彼女は今年の9月に結婚式の披露宴を行うはずだった。

テレビでは婚姻届を嬉しそうに持ちながら、満面の笑みで

幸せそうにしている彼女の写真が紹介されていた。

本当に、本当に幸せそうだった。

しかし彼女の笑みはもう見られない…。




自己犠牲とは、果たして本当に美徳だろうか?

時と場合にはよるのかもしれないが、

自分の人生を精いっぱい生き抜くこと、

泥まみれになりながらも、時には誰かに憎まれながらも、

自らの人生を精いっぱいに生き抜くこと。


これも自己犠牲に匹敵する、いやもしかしたら

それ以上の美徳ではないだろうか?



私も気持ちの整理がついていないので、

彼女の取った行動が正しかったのか、それとも否かは

判断が付かない。そもそも賛否両論の問題だと思う。


しかし、私は彼女に生きていて欲しかった。

生きて、ともに愛する人と手をつなぎ、

苦難と幸福の人生を、その命尽きる最後の時まで

全うしてほしかった。



彼女の人生を返してやってほしい。



安否不明の彼女が、なんらかの奇跡で

助かってくれていることを祈っている。



※私は彼女の知人ではありません。

しかし、何か感情移入してしまうものがあったので

私個人の感情を含めながら書かせていただきました。

ご家族やご友人の方々が不快に思われる表現などが

ございましたら削除いたします。

その際はご一報ください。

今回、多くの人々が地震の影響でさまざまな別れを余儀なくされた。


短期的な別れ、長期的な別れ、生涯の別れ…。


それぞれの別れにそれぞれの悲しみがあることだろう。



私もまだまだ短いこの人生において様々な別れを経験してきた。

生涯の別れも少なくはない。

占いはあまり信じないのだが、その類の先生に

「あなたは別れや、喪失によって人生から何かを学ぶ人」

と言われたことがある。


それが本当だとすればあまり嬉しくはない…。


しかし、別れや喪失から何かを得るというのはすべての人に

言えることだとも思う。

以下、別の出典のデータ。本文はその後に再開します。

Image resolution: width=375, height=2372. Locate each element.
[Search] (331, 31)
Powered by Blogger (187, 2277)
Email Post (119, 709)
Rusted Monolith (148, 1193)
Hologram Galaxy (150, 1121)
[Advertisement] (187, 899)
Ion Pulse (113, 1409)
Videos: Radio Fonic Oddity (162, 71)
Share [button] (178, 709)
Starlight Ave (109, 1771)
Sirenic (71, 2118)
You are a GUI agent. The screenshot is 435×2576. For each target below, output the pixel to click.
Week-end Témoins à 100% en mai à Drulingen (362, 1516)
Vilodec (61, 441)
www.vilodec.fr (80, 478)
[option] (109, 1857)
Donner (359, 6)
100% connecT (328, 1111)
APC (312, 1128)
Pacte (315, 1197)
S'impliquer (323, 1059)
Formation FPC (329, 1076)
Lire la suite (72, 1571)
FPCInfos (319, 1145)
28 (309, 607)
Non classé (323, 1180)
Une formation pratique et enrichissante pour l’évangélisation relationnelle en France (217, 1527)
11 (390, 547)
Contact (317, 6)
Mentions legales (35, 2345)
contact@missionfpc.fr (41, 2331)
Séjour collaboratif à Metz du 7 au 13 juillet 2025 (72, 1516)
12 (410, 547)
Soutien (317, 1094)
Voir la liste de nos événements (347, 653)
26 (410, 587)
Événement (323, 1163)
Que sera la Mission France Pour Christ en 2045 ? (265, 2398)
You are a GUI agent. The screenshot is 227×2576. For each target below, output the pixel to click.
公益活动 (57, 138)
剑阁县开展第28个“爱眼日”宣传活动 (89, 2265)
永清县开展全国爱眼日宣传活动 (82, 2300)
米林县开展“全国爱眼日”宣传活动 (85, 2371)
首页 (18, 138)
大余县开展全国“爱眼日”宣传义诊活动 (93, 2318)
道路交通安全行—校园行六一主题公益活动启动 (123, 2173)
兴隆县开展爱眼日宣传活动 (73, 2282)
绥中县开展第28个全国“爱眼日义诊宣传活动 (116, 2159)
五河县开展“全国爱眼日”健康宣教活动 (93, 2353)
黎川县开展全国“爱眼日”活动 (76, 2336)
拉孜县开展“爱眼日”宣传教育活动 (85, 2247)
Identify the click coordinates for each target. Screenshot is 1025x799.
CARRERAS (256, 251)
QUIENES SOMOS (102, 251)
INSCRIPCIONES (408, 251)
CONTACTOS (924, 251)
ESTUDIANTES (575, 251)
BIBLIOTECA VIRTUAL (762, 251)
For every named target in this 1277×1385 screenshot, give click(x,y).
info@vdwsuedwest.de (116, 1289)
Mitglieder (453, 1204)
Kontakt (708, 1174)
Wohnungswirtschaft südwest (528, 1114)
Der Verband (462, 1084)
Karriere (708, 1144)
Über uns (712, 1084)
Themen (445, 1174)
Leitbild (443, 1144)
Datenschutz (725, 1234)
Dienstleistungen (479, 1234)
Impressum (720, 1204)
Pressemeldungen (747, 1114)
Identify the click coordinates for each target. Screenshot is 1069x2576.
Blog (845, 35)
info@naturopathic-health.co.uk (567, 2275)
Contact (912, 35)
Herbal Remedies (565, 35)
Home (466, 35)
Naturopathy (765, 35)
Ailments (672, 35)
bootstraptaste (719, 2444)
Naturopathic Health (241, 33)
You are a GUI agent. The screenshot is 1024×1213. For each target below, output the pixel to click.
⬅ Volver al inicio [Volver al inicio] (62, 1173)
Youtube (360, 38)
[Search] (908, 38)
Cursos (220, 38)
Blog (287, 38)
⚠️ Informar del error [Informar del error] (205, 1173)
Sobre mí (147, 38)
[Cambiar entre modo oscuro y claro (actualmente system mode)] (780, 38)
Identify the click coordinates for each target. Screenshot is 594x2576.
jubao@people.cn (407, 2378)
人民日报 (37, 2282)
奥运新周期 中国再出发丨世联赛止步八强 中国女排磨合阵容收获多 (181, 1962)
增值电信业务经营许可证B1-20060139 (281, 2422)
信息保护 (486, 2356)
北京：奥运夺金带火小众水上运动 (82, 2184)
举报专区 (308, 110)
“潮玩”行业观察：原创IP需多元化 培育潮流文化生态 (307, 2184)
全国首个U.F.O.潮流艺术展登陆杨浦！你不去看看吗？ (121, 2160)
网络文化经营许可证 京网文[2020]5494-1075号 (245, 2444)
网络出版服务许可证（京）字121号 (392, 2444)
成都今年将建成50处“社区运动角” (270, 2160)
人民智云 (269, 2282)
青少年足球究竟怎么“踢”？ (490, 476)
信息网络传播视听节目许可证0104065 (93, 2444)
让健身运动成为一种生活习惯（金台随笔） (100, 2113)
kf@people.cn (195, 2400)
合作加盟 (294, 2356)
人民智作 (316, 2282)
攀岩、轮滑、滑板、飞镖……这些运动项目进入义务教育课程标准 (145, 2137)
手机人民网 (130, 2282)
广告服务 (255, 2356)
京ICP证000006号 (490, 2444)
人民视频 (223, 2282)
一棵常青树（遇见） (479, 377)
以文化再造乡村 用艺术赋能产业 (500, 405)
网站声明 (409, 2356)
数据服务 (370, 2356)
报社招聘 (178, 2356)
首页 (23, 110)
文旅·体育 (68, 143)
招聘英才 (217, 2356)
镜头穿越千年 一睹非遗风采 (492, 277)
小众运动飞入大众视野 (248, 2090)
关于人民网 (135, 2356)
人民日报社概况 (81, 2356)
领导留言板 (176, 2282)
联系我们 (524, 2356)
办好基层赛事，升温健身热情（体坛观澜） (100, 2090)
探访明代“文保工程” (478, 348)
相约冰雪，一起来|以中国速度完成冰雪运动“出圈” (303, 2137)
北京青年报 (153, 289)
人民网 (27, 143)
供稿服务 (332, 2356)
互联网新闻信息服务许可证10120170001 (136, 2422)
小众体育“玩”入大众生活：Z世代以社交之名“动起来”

もちろん、それらの出来事をどのように

捉えられるかで得られるものは大きく違ってくるだろうが。


しかし、得られるものがあるとは言っても、やはり別れと言うものは

いつも悲しみをおびている。悲しみのない別れなど

存在するのだろうか?


今、私自身もある別れによってとても心を痛めている。

おそらく生涯の別れとなるだろう。その人に会えることは

もはや永久(とわ)にない。


辛い。とても辛い…。


しかし、それでも私はこう思うのだ。

この出来事にも必ず意味がある。意味に満ちている!

起きる事象全てには必ず意味がある。


人は出会い、別れ、そしてまた出会い、また別れる。

そのすべての出会いと別れには必ず意味がある。

そもそも、出会いというものは別れも含んでいる。

出会いがあるから別れがあり、別れがあるから出会いがある。


出会いという偶然。偶然という必然。

別れもまたしかり。

私はこの別れから何かを学ばなくてはならない。


まだ本音半分、強がり半分ではあるが今は次のように考えている。

「この出会いにありがとう。そしてこの別れにありがとう。」


正直今日の文章を綴っているのは、自分の気持ちの整理が

したかったからだ。見えない心を、文字という見えるものにすることに

よって、自らを落ち着かせようとしている。



最後にある人の言葉を思い出した。

その言葉でこの文章を結びたいと思う。



人は人生において

出会うべき人には必ず出会わされる。